Kildare County Council met for the first time on 22 April 1899 in Naas Courthouse. The Leinster Leader commissioned portraits of the twenty-one newly elected councillors. The newly constituted Council also included the chairs of the five District Councils and three nominees from the defunct Grand Jury. The first meeting was seven hours long, as the new Council elected its first chair, Naas solicitor, Stephen J. Browne, and dealt with finance and personnel.

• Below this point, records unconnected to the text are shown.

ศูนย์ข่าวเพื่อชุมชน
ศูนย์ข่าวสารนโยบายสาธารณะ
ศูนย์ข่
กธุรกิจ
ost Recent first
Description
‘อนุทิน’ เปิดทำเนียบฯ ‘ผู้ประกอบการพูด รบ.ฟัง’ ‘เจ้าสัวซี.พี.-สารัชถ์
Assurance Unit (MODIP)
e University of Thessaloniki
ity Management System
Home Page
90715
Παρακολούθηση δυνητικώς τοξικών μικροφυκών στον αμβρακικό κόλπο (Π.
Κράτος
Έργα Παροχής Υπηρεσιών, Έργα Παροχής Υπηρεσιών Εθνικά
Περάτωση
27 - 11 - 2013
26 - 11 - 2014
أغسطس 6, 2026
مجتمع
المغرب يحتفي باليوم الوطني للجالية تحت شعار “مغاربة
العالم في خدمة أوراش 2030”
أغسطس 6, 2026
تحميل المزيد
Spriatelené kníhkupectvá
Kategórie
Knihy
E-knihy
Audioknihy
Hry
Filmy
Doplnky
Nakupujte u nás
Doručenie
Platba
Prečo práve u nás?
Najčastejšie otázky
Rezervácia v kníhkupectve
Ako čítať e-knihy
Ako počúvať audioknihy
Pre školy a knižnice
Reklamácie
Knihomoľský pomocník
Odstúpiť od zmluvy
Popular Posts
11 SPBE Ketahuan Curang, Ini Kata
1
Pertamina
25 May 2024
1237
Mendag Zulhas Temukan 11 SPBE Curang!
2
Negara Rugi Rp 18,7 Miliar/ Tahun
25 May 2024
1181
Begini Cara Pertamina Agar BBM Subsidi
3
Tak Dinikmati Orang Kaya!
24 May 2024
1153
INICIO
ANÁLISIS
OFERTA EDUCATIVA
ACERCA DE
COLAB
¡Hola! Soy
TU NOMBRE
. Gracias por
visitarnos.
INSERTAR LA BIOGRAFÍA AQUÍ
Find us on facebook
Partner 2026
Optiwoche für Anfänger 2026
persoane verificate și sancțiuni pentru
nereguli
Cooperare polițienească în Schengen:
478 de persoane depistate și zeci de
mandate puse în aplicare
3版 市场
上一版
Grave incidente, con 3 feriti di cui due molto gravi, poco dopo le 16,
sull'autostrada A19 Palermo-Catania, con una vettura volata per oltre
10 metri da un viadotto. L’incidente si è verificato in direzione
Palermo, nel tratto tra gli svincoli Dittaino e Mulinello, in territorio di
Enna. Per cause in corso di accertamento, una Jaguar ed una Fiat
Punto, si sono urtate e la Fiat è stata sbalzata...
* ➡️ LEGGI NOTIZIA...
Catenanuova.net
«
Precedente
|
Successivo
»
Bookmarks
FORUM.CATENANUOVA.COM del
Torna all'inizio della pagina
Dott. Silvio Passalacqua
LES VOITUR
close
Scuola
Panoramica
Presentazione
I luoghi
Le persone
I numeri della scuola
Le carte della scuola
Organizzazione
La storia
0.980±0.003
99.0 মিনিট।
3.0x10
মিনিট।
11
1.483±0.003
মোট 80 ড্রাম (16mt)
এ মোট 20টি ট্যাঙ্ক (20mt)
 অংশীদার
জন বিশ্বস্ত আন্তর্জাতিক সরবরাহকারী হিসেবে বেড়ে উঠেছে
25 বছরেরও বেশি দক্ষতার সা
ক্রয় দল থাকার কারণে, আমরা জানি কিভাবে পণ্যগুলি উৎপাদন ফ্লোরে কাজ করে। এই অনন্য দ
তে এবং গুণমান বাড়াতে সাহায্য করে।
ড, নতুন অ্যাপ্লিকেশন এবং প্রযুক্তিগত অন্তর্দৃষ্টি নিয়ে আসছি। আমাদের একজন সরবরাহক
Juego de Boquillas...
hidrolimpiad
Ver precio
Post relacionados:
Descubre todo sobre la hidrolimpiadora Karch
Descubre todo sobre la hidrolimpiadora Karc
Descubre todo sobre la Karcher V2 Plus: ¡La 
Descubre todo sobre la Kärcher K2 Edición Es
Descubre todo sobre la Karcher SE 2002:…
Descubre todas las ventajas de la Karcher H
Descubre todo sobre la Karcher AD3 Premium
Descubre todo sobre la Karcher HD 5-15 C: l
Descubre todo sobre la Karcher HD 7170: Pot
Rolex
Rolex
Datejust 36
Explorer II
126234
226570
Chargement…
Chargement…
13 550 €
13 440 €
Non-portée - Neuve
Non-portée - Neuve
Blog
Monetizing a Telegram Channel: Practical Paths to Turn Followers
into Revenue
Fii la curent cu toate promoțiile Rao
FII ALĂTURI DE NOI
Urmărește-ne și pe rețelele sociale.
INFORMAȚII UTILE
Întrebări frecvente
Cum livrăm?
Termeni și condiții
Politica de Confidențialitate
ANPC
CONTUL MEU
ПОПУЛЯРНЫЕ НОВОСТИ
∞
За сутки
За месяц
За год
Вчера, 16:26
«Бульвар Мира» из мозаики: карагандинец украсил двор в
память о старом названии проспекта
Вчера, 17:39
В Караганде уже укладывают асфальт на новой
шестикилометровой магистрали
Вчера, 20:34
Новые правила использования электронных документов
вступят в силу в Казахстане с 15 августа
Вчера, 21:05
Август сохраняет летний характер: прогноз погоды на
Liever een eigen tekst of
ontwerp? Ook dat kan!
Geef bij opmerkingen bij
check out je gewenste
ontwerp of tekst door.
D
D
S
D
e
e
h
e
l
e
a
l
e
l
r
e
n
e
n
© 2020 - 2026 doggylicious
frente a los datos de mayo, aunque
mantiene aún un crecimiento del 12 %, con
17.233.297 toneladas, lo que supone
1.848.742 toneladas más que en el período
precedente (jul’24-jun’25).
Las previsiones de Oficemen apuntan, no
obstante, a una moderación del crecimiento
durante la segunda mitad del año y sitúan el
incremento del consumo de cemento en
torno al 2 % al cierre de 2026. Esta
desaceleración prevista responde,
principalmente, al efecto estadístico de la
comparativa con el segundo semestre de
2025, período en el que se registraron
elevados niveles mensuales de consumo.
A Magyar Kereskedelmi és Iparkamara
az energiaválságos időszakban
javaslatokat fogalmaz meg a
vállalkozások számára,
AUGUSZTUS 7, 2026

The minutes of the County Council and its various committees are available in this digitised collection from 1899 to 1939. They contain some volumes of handwritten minutes and rough minutes; the majority consists of printed minutes pasted onto pages and then bound in a book. Some of the minutes were published in a volume as a single year. Many of the bound volumes contain one or more years of minutes, and therefore there is some overlapping of months and years. There are also some gaps in the minutes where books have not survived. Researchers can now view, search, and download pdf formatted files of the minutes under Archives in the Local Studies, Genealogy and Archives section of the Kildare Library Service website at
Cllr. Pádraig McEvoy, Chair of the County Kildare Decade of Commemorations Committee, said “The members are delighted to see the County Council minute books being made available online to the public and researchers. Our commemorations officially began in Áras Chill Dara on 19 October 2015 with the launch of Dr Thomas Nelson’s book Through Peace and War. Kildare Co. Council in the years of revolution 1899-1926. This new project will enhance user access to this part of the county’s archives”.
The digitisation of the County Council minute books from the 1899-1939 period was supported by the County Kildare Decade of Commemorations Committee and the Department of Tourism, Culture, Arts, Gaeltacht, Sport and Media under the Decade of Centenaries 2012-2023 initiative.